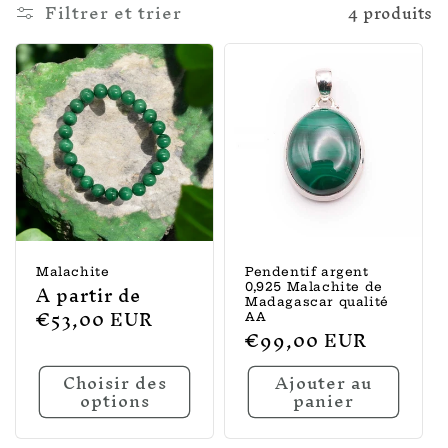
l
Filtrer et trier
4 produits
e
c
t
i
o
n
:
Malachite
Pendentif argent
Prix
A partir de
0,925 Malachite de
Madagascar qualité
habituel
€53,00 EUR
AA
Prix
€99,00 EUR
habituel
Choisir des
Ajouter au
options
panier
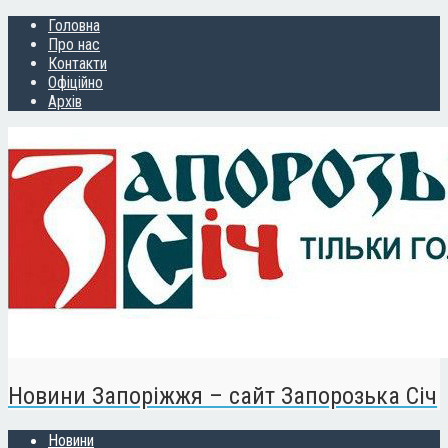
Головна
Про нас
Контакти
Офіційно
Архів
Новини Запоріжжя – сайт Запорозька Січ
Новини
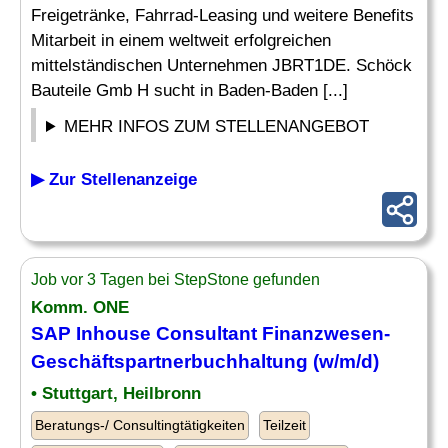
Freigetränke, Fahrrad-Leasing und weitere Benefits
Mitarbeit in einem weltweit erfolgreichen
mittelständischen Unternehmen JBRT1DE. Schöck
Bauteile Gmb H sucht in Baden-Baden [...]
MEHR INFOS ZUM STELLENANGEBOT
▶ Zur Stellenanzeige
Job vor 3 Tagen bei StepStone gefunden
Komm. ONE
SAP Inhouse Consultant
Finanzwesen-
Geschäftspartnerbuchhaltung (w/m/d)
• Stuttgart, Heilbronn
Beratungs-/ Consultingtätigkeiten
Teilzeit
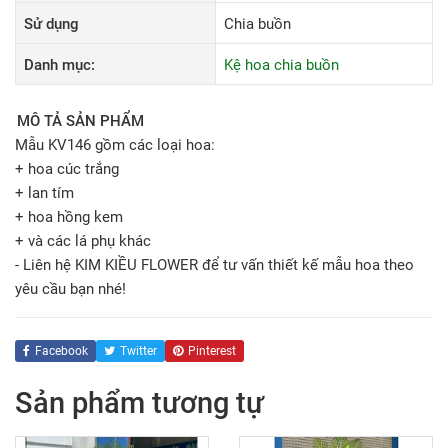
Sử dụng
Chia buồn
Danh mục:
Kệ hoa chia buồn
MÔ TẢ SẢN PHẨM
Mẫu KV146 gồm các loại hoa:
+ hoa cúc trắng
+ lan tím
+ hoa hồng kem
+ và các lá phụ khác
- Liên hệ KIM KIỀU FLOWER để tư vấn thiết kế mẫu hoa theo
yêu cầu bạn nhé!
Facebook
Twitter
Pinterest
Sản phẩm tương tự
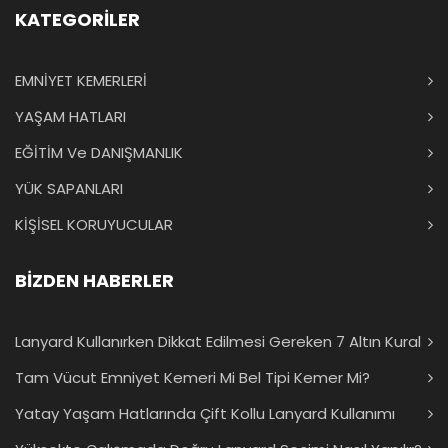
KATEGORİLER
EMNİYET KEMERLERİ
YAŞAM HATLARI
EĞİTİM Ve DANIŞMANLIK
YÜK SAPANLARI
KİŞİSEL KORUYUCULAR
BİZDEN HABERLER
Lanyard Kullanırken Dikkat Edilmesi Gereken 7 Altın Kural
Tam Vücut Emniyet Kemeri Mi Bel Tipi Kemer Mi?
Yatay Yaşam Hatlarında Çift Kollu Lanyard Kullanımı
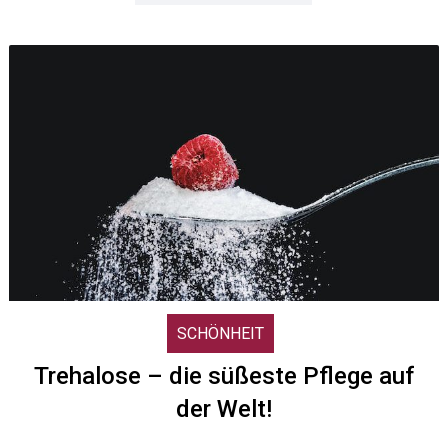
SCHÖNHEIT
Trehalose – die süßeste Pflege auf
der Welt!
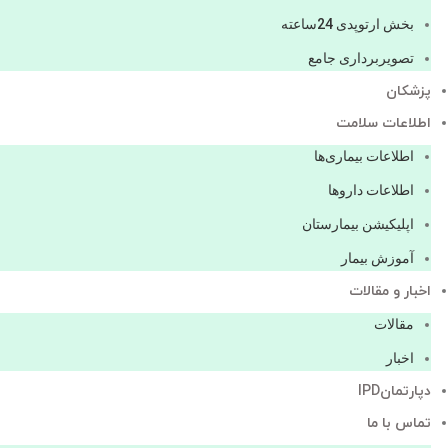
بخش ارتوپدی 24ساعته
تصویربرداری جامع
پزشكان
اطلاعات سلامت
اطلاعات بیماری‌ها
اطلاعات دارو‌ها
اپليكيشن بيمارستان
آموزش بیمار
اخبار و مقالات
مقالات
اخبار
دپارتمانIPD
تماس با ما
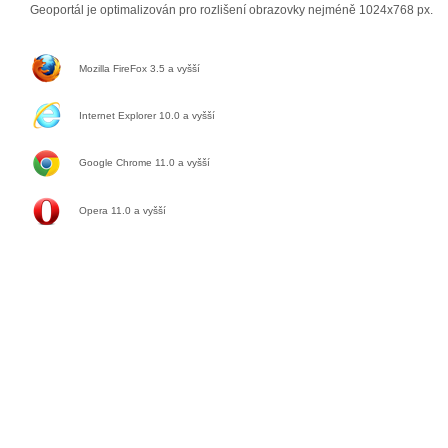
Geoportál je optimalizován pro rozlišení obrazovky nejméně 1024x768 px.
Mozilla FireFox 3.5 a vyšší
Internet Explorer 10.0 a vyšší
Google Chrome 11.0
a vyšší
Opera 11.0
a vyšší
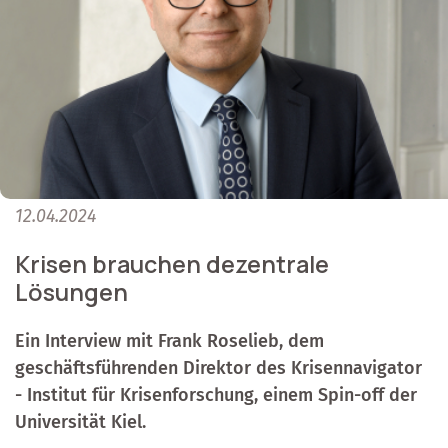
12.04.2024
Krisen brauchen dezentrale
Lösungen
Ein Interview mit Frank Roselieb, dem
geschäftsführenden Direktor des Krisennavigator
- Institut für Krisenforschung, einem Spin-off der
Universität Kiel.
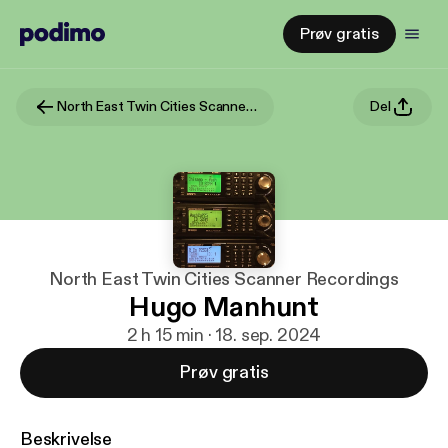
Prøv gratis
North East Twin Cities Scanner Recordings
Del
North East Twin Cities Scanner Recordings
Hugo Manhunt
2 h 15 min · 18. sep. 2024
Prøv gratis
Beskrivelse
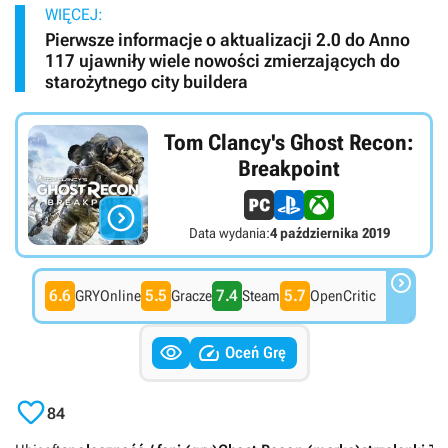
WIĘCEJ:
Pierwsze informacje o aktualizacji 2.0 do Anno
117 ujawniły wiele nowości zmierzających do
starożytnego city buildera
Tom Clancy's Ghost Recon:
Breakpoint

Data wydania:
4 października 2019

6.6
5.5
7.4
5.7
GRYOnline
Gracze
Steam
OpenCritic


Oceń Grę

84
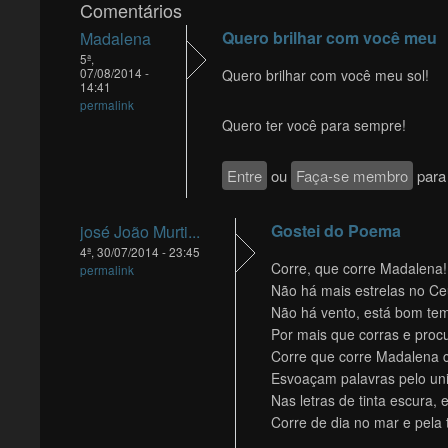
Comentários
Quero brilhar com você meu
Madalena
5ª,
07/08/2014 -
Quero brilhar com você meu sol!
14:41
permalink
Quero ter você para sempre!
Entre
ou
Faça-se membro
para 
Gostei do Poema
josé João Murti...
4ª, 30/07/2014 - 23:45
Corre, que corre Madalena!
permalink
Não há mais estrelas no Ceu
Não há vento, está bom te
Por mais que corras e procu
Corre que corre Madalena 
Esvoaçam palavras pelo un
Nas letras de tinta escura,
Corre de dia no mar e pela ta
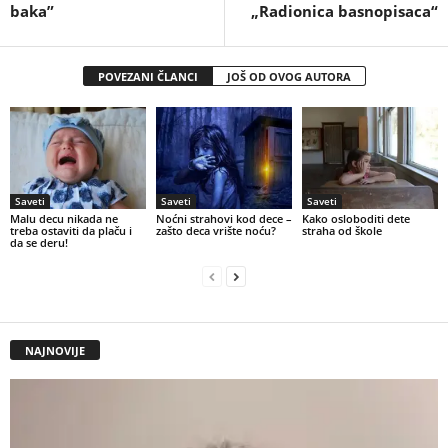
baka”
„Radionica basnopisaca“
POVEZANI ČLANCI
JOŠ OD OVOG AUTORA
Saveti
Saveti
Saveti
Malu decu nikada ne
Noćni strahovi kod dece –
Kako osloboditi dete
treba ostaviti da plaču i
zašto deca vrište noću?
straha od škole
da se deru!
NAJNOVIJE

##########

THE PROBLEM:
All the data above is to be transcribed exactly, with no pictures included.

RESPONSE TO THIS EXERCISE:
l
Filtrer et trier
4 produits
e
c
t
i
o
n
:
Malachite
Pendentif argent
Prix
A partir de
0,925 Malachite de
Madagascar qualité
habituel
€53,00 EUR
AA
Prix
€99,00 EUR
habituel
Choisir des
Ajouter au
options
panier
Головна
Про нас
Контакти
Офіційно
Архів
Новини Запоріжжя – сайт Запорозька Січ
Новини
Freigetränke, Fahrrad-Leasing und weitere Benefits
Mitarbeit in einem weltweit erfolgreichen
mittelständischen Unternehmen JBRT1DE. Schöck
Bauteile Gmb H sucht in Baden-Baden [...]
MEHR INFOS ZUM STELLENANGEBOT
▶ Zur Stellenanzeige
Job vor 3 Tagen bei StepStone gefunden
Komm. ONE
SAP Inhouse Consultant
Finanzwesen-
Geschäftspartnerbuchhaltung (w/m/d)
• Stuttgart, Heilbronn
Beratungs-/ Consultingtätigkeiten
Teilzeit
Sử dụng
Chia buồn
Danh mục:
Kệ hoa chia buồn
MÔ TẢ SẢN PHẨM
Mẫu KV146 gồm các loại hoa:
+ hoa cúc trắng
+ lan tím
+ hoa hồng kem
+ và các lá phụ khác
- Liên hệ KIM KIỀU FLOWER để tư vấn thiết kế mẫu hoa theo
yêu cầu bạn nhé!
Facebook
Twitter
Pinterest
Sản phẩm tương tự
KATEGORİLER
EMNİYET KEMERLERİ
YAŞAM HATLARI
EĞİTİM Ve DANIŞMANLIK
YÜK SAPANLARI
KİŞİSEL KORUYUCULAR
BİZDEN HABERLER
Lanyard Kullanırken Dikkat Edilmesi Gereken 7 Altın Kural
Tam Vücut Emniyet Kemeri Mi Bel Tipi Kemer Mi?
Yatay Yaşam Hatlarında Çift Kollu Lanyard Kullanımı
SCHÖNHEIT
Trehalose – die süßeste Pflege auf
der Welt!
بخش ارتوپدی 24ساعته
تصویربرداری جامع
پزشكان
اطلاعات سلامت
اطلاعات بیماری‌ها
اطلاعات دارو‌ها
اپليكيشن بيمارستان
آموزش بیمار
اخبار و مقالات
مقالات
اخبار
دپارتمانIPD
تماس با ما
Geoportál je optimalizován pro rozlišení obrazovky nejméně 1024x768 px.
Mozilla FireFox 3.5 a vyšší
Internet Explorer 10.0 a vyšší
Google Chrome 11.0
a vyšší
Opera 11.0
a vyšší
12.04.2024
Krisen brauchen dezentrale
Lösungen
Ein Interview mit Frank Roselieb, dem
geschäftsführenden Direktor des Krisennavigator
- Institut für Krisenforschung, einem Spin-off der
Universität Kiel.
Prøv gratis
North East Twin Cities Scanner Recordings
Del
North East Twin Cities Scanner Recordings
Hugo Manhunt
2 h 15 min · 18. sep. 2024
Prøv gratis
Beskrivelse
WIĘCEJ:
Pierwsze informacje o aktualizacji 2.0 do Anno
117 ujawniły wiele nowości zmierzających do
starożytnego city buildera
Tom Clancy's Ghost Recon:
Breakpoint

Data wydania:
4 października 2019

6.6
5.5
7.4
5.7
GRYOnline
Gracze
Steam
OpenCritic


Oceń Grę

84
Comentários
Quero brilhar com você meu
Madalena
5ª,
07/08/2014 -
Quero brilhar com você meu sol!
14:41
permalink
Quero ter você para sempre!
Entre
ou
Faça-se membro
para 
Gostei do Poema
josé João Murti...
4ª, 30/07/2014 - 23:45
Corre, que corre Madalena!
permalink
Não há mais estrelas no Ceu
Não há vento, está bom te
Por mais que corras e procu
Corre que corre Madalena 
Esvoaçam palavras pelo un
Nas letras de tinta escura,
Corre de dia no mar e pela ta
baka”
„Radionica basnopisaca“
POVEZANI ČLANCI
JOŠ OD OVOG AUTORA
Saveti
Saveti
Saveti
Malu decu nikada ne
Noćni strahovi kod dece –
Kako osloboditi dete
treba ostaviti da plaču i
zašto deca vrište noću?
straha od škole
da se deru!
NAJNOVIJE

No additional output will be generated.